* [ACTIVITY]
Examine each line of the listing below. Copy those in which the string "Sleep" appears.
· · · · ·
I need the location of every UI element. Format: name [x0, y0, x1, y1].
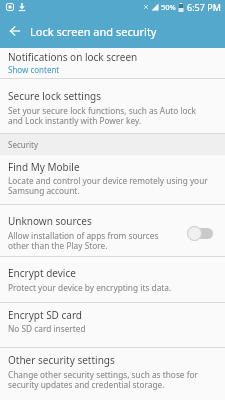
staticText: Find My Mobile	[8, 160, 80, 174]
staticText: 50%	[161, 2, 176, 12]
staticText: Other security settings	[8, 353, 115, 367]
staticText: 6:57 PM	[187, 1, 221, 13]
staticText: Protect your device by encrypting its da…	[8, 282, 172, 293]
button[interactable]: Unknown sources	[0, 205, 225, 256]
staticText: Set your secure lock functions, such as …	[8, 105, 197, 126]
staticText: Change other security settings, such as …	[8, 369, 198, 390]
button[interactable]: Other security settings	[0, 348, 225, 398]
button[interactable]	[187, 225, 213, 241]
staticText: Encrypt SD card	[8, 308, 83, 322]
button[interactable]: Encrypt device	[0, 257, 225, 302]
staticText: Unknown sources	[8, 214, 92, 228]
staticText: Security	[8, 139, 39, 150]
staticText: Locate and control your device remotely …	[8, 175, 208, 196]
staticText: Show content	[8, 64, 60, 75]
button[interactable]: Find My Mobile	[0, 155, 225, 204]
staticText: Notifications on lock screen	[8, 50, 138, 64]
staticText: Encrypt device	[8, 266, 76, 280]
staticText: Lock screen and security	[30, 24, 157, 39]
staticText: Allow installation of apps from sources …	[8, 230, 159, 251]
button[interactable]	[0, 14, 30, 48]
button[interactable]: Notifications on lock screen	[0, 48, 225, 78]
button[interactable]: Secure lock settings	[0, 79, 225, 133]
button[interactable]: Encrypt SD card	[0, 303, 225, 347]
staticText: Secure lock settings	[8, 89, 101, 103]
staticText: No SD card inserted	[8, 323, 86, 334]
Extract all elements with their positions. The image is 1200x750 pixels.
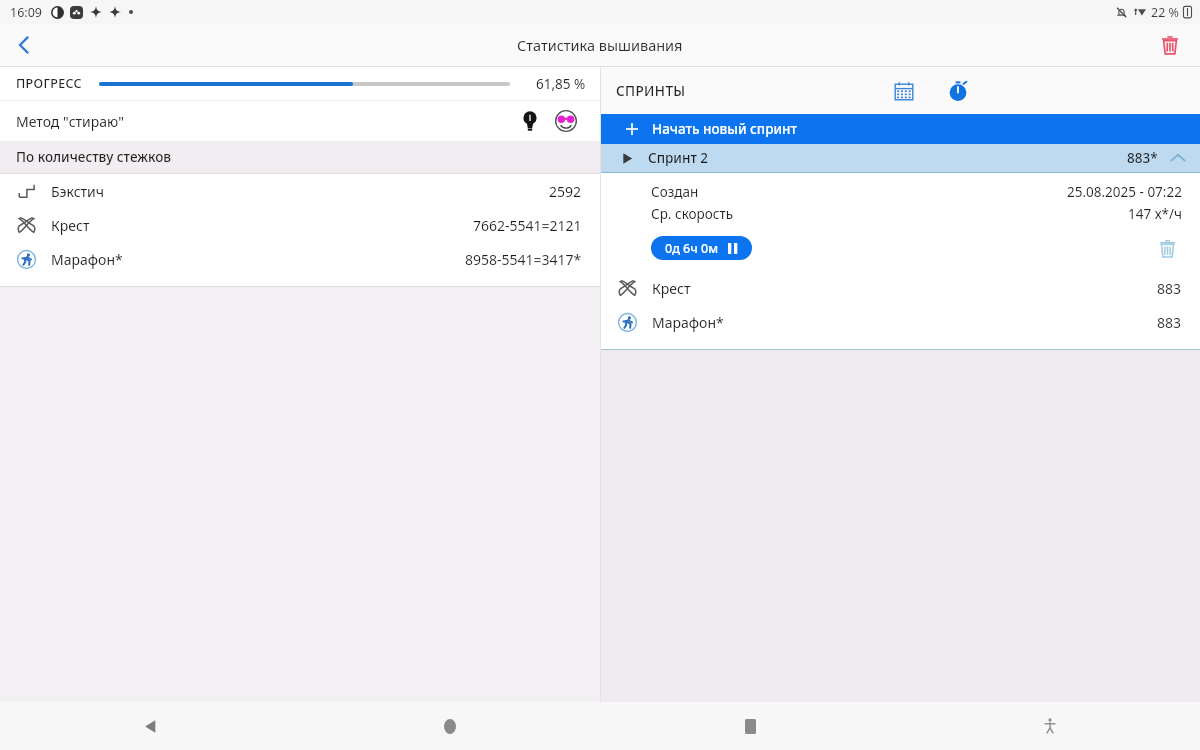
button[interactable]: Марафон* [0,242,600,276]
button[interactable]: Back [0,702,300,750]
button[interactable]: Крест [601,271,1200,305]
staticText: 883* [1127,149,1158,167]
staticText: 883 [1157,279,1182,298]
staticText: СПРИНТЫ [616,82,686,100]
button[interactable]: Метод "стираю" [0,101,600,141]
staticText: Создан [651,183,699,201]
button[interactable]: Delete sprint [1150,231,1184,265]
staticText: 22 % [1151,4,1179,21]
button[interactable]: Hint [516,107,544,135]
button[interactable]: Бэкстич [0,174,600,208]
button[interactable]: ПРОГРЕСС [0,67,600,100]
button[interactable]: Начать новый спринт [601,114,1200,144]
button[interactable]: Accessibility [900,702,1200,750]
staticText: Марафон* [51,250,123,269]
staticText: Начать новый спринт [652,120,797,138]
staticText: По количеству стежков [16,148,172,166]
staticText: 25.08.2025 - 07:22 [1067,183,1182,201]
button[interactable]: Delete [1150,25,1190,65]
staticText: ПРОГРЕСС [16,75,82,92]
staticText: Марафон* [652,313,724,332]
staticText: 2592 [549,182,582,201]
staticText: Метод "стираю" [16,112,124,131]
staticText: 7662-5541=2121 [473,216,582,235]
staticText: Статистика вышивания [517,35,683,55]
button[interactable]: Крест [0,208,600,242]
staticText: 61,85 % [536,75,586,93]
staticText: 147 х*/ч [1128,205,1182,223]
button[interactable]: Марафон* [601,305,1200,339]
button[interactable]: Спринт 2 [601,144,1200,172]
button[interactable]: Timer info [940,73,976,109]
staticText: Крест [51,216,90,235]
button[interactable]: Calendar [886,73,922,109]
staticText: Бэкстич [51,182,105,201]
staticText: Спринт 2 [648,149,709,167]
button[interactable]: 0д 6ч 0м [651,236,752,260]
staticText: Ср. скорость [651,205,734,223]
button[interactable]: Recents [600,702,900,750]
button[interactable]: Back [0,24,48,66]
staticText: Крест [652,279,691,298]
button[interactable]: Mode [552,107,580,135]
staticText: 883 [1157,313,1182,332]
staticText: 8958-5541=3417* [465,250,582,269]
staticText: 0д 6ч 0м [665,240,719,257]
button[interactable]: Home [300,702,600,750]
staticText: 16:09 [10,4,42,21]
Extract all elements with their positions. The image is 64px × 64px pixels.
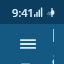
staticText: Dashboard [52,24,54,64]
staticText: 9:41 [12,5,34,20]
button[interactable]: Menu [10,26,46,62]
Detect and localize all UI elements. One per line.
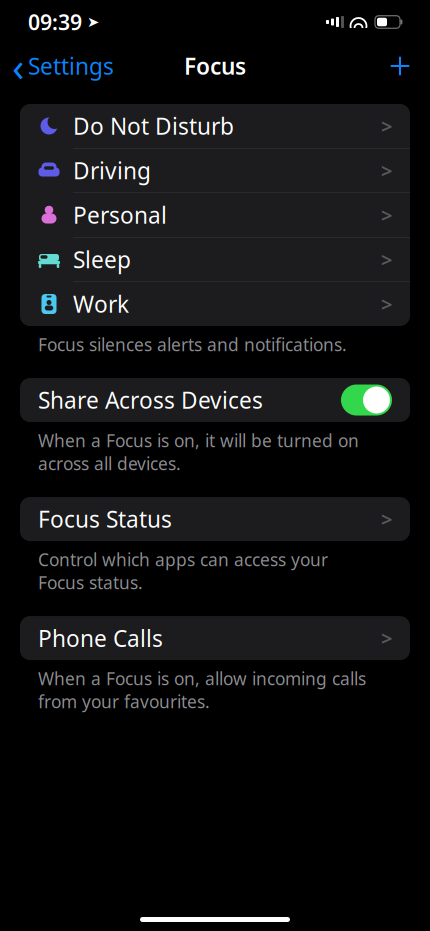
button[interactable]: Share Across Devices <box>341 384 392 416</box>
staticText: > <box>381 157 392 184</box>
button[interactable]: Add Focus <box>388 48 430 84</box>
staticText: Driving <box>73 155 151 186</box>
staticText: > <box>381 202 392 228</box>
button[interactable]: Driving <box>20 148 410 192</box>
staticText: Settings <box>28 51 114 81</box>
staticText: Focus silences alerts and notifications. <box>38 333 347 356</box>
button[interactable]: Sleep <box>20 238 410 282</box>
staticText: Focus <box>184 51 246 81</box>
staticText: Work <box>73 289 129 319</box>
button[interactable]: Phone Calls <box>20 616 410 660</box>
staticText: Do Not Disturb <box>73 111 234 141</box>
staticText: ‹ <box>12 39 24 92</box>
button[interactable]: Focus Status <box>20 497 410 541</box>
staticText: 09:39 <box>28 8 82 36</box>
staticText: Personal <box>73 200 167 230</box>
staticText: > <box>381 625 392 651</box>
button[interactable]: Personal <box>20 193 410 237</box>
staticText: Phone Calls <box>38 623 163 653</box>
staticText: When a Focus is on, allow incoming calls… <box>38 667 366 713</box>
staticText: > <box>381 113 392 139</box>
staticText: Control which apps can access your Focus… <box>38 548 328 594</box>
button[interactable]: Do Not Disturb <box>20 104 410 148</box>
staticText: Share Across Devices <box>38 385 263 415</box>
staticText: When a Focus is on, it will be turned on… <box>38 429 359 475</box>
staticText: > <box>381 246 392 273</box>
staticText: ➤ <box>87 14 99 30</box>
staticText: Focus Status <box>38 504 172 534</box>
button[interactable]: Work <box>20 282 410 326</box>
button[interactable]: ‹ <box>0 33 114 98</box>
staticText: > <box>381 506 392 532</box>
staticText: Sleep <box>73 244 131 274</box>
staticText: > <box>381 291 392 317</box>
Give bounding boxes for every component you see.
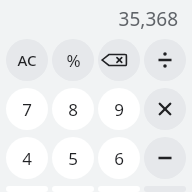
staticText: AC bbox=[17, 50, 37, 70]
button[interactable]: Multiply bbox=[144, 88, 186, 130]
staticText: 9 bbox=[114, 98, 124, 121]
button[interactable]: % bbox=[52, 39, 94, 81]
staticText: 5 bbox=[68, 147, 78, 170]
button[interactable]: 5 bbox=[52, 137, 94, 179]
button[interactable]: 4 bbox=[6, 137, 48, 179]
button[interactable]: AC bbox=[6, 39, 48, 81]
staticText: 8 bbox=[68, 98, 78, 121]
staticText: 35,368 bbox=[118, 6, 178, 32]
staticText: 7 bbox=[22, 98, 32, 121]
button[interactable]: 7 bbox=[6, 88, 48, 130]
staticText: 6 bbox=[114, 147, 124, 170]
button[interactable]: Minus bbox=[144, 137, 186, 179]
button[interactable]: 9 bbox=[98, 88, 140, 130]
staticText: 4 bbox=[22, 147, 32, 170]
staticText: % bbox=[66, 49, 81, 72]
button[interactable]: Backspace bbox=[98, 39, 140, 81]
button[interactable]: 6 bbox=[98, 137, 140, 179]
button[interactable]: Divide bbox=[144, 39, 186, 81]
button[interactable]: 8 bbox=[52, 88, 94, 130]
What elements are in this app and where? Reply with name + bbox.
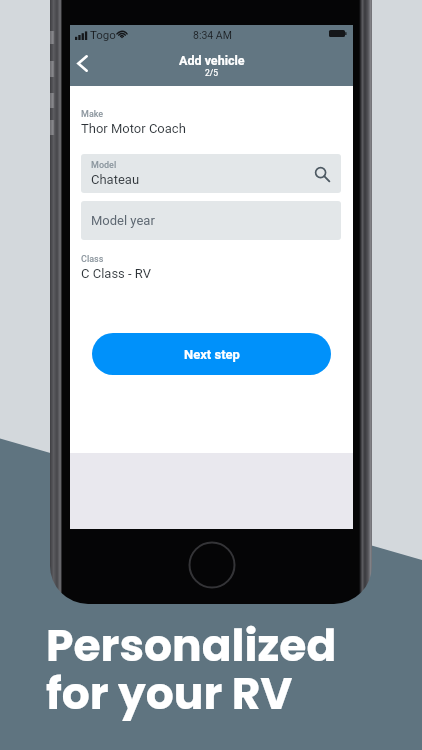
staticText: Thor Motor Coach	[81, 121, 186, 136]
staticText: Make	[81, 109, 104, 120]
staticText: Personalized	[46, 615, 337, 677]
staticText: Next step	[184, 347, 240, 362]
button[interactable]: Model year	[81, 201, 341, 240]
staticText: 2/5	[205, 68, 219, 78]
staticText: Model year	[91, 213, 155, 228]
staticText: Togo	[90, 28, 116, 41]
staticText: Add vehicle	[179, 53, 245, 68]
button[interactable]: Model	[81, 154, 341, 193]
staticText: C Class - RV	[81, 266, 152, 281]
staticText: 8:34 AM	[193, 29, 232, 41]
button[interactable]: Next step	[92, 333, 331, 375]
staticText: Chateau	[91, 172, 140, 187]
staticText: Model	[91, 160, 117, 171]
staticText: Class	[81, 254, 104, 265]
other: Search	[315, 167, 331, 183]
staticText: for your RV	[46, 663, 293, 725]
button[interactable]: Back	[70, 48, 94, 78]
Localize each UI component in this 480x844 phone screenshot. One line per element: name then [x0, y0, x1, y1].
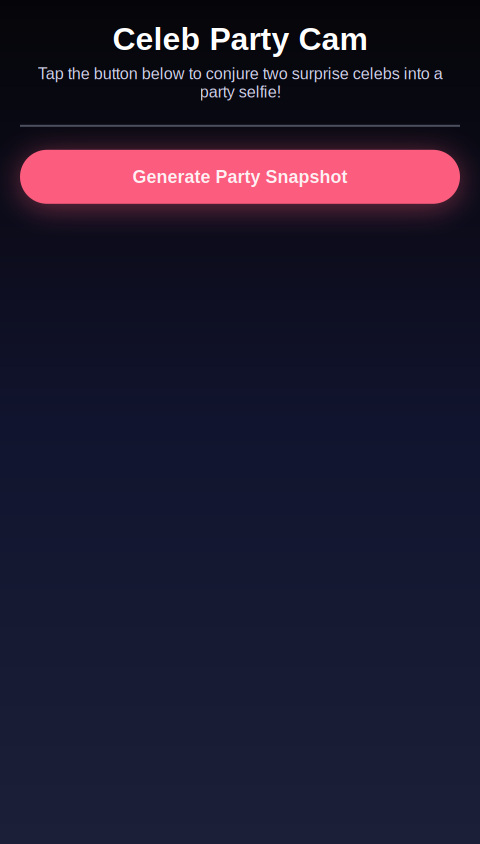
button[interactable]: Generate Party Snapshot	[20, 150, 460, 204]
staticText: Celeb Party Cam	[112, 21, 368, 57]
staticText: Generate Party Snapshot	[132, 167, 348, 187]
staticText: Tap the button below to conjure two surp…	[38, 65, 442, 101]
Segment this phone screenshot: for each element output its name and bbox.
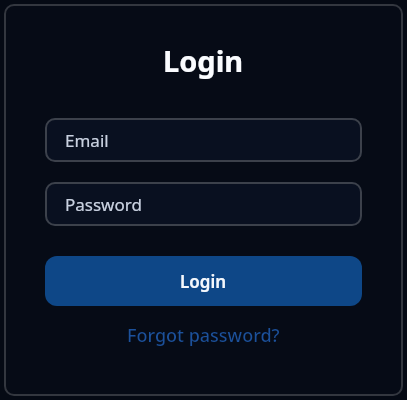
staticText: Email — [65, 129, 109, 152]
button[interactable]: Login — [45, 256, 362, 306]
button[interactable]: Password — [45, 182, 362, 226]
button[interactable]: Email — [45, 118, 362, 162]
staticText: Password — [65, 193, 142, 216]
button[interactable]: Forgot password? — [127, 323, 280, 348]
staticText: Login — [180, 270, 227, 293]
staticText: Login — [163, 41, 244, 80]
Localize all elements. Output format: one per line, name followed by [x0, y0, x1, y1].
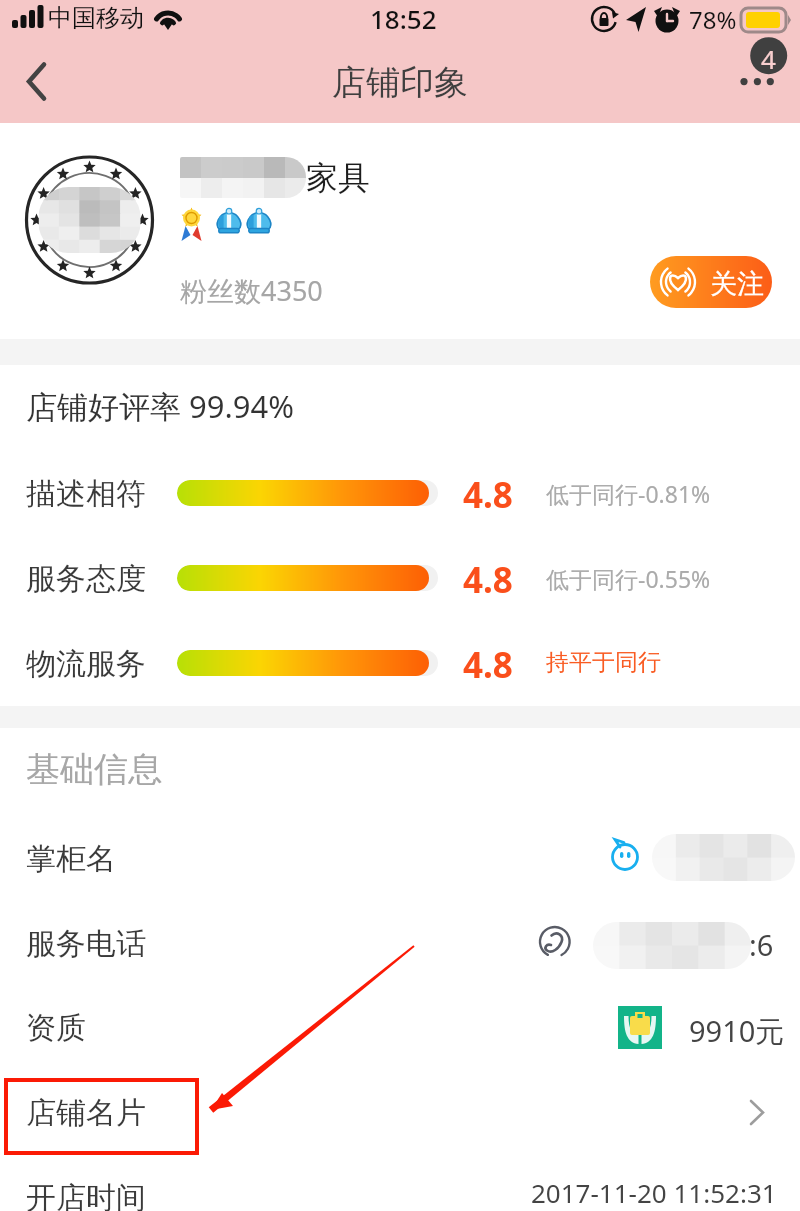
staticText: 78%	[689, 3, 737, 36]
staticText: 9910元	[689, 1011, 785, 1051]
staticText: 店铺印象	[332, 61, 468, 104]
staticText: 服务电话	[26, 925, 146, 963]
button[interactable]: 服务电话	[0, 905, 800, 990]
staticText: 掌柜名	[26, 840, 116, 878]
staticText: 物流服务	[26, 645, 146, 683]
staticText: 低于同行-0.81%	[546, 478, 711, 509]
button[interactable]: 开店时间	[0, 1160, 800, 1211]
button[interactable]: Shop profile	[0, 123, 800, 339]
staticText: 4.8	[463, 471, 513, 519]
staticText: 资质	[26, 1009, 86, 1047]
staticText: 基础信息	[26, 748, 162, 791]
staticText: 店铺名片	[26, 1094, 146, 1132]
staticText: 描述相符	[26, 475, 146, 513]
staticText: 18:52	[370, 1, 437, 36]
staticText: 持平于同行	[546, 648, 661, 677]
staticText: 关注	[710, 267, 764, 301]
staticText: 低于同行-0.55%	[546, 563, 711, 594]
staticText: 家具	[306, 158, 370, 198]
staticText: 服务态度	[26, 560, 146, 598]
staticText: 4	[761, 41, 776, 76]
button[interactable]: 掌柜名	[0, 820, 800, 905]
staticText: :6	[749, 925, 774, 964]
button[interactable]: 资质	[0, 990, 800, 1075]
button[interactable]: 关注	[650, 256, 772, 308]
staticText: 店铺好评率 99.94%	[26, 385, 295, 427]
staticText: 中国移动	[48, 3, 144, 33]
button[interactable]: More options, 4 notifications	[720, 34, 800, 100]
staticText: 开店时间	[26, 1179, 146, 1211]
staticText: 4.8	[463, 556, 513, 604]
button[interactable]: Back	[0, 44, 78, 123]
staticText: 2017-11-20 11:52:31	[531, 1175, 777, 1210]
staticText: 4.8	[463, 641, 513, 689]
staticText: 粉丝数4350	[180, 272, 323, 309]
button[interactable]: 店铺名片	[0, 1075, 800, 1160]
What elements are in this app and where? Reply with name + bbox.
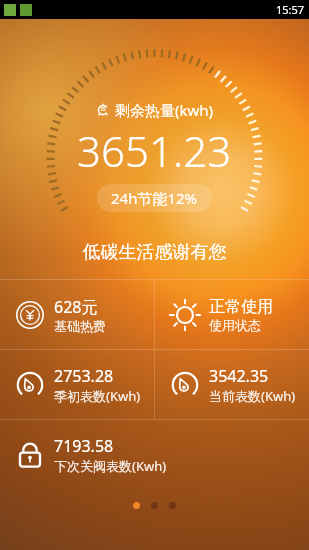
· · · · ·
* [SOLUTION FOR THIS PROBLEM]
button[interactable]: Sleep <box>20 238 410 282</box>
staticText: Sleep <box>73 244 131 274</box>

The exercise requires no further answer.